* [The records]:
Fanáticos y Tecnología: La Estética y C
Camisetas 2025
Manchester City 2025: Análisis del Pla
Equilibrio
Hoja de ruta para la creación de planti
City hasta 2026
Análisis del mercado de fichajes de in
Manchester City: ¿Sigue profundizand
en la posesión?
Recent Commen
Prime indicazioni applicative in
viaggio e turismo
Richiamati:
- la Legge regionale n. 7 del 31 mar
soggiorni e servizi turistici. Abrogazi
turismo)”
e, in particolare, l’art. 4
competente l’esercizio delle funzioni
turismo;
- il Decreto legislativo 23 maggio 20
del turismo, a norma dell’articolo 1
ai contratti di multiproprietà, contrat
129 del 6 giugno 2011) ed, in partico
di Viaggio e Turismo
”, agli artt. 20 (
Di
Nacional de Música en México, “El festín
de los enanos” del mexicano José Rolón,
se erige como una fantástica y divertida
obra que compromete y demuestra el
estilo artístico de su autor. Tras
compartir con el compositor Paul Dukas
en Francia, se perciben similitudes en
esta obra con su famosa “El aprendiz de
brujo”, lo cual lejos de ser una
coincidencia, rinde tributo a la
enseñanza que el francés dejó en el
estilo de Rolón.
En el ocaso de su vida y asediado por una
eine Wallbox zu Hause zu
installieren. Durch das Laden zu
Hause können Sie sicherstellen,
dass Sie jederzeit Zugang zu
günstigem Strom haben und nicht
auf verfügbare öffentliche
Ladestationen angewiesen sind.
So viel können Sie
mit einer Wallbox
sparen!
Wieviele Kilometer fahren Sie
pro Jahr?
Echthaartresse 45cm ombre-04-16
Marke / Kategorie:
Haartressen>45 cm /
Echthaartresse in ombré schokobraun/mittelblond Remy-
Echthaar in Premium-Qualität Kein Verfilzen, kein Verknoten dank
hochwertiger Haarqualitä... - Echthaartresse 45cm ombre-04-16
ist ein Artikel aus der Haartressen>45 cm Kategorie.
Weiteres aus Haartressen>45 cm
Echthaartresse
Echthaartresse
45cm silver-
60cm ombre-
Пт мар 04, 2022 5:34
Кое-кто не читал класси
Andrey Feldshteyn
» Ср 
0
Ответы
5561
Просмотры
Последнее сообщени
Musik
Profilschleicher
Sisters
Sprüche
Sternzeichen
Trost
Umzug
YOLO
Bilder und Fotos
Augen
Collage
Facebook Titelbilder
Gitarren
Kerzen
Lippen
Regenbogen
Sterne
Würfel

* [Requirement]: Beginning at the line above with "coincidencia, rinde tributo a la" and finishing at the line with "So viel können Sie", return each line exactly and return nothing else.

* [The answer]:
coincidencia, rinde tributo a la
enseñanza que el francés dejó en el
estilo de Rolón.
En el ocaso de su vida y asediado por una
eine Wallbox zu Hause zu
installieren. Durch das Laden zu
Hause können Sie sicherstellen,
dass Sie jederzeit Zugang zu
günstigem Strom haben und nicht
auf verfügbare öffentliche
Ladestationen angewiesen sind.
So viel können Sie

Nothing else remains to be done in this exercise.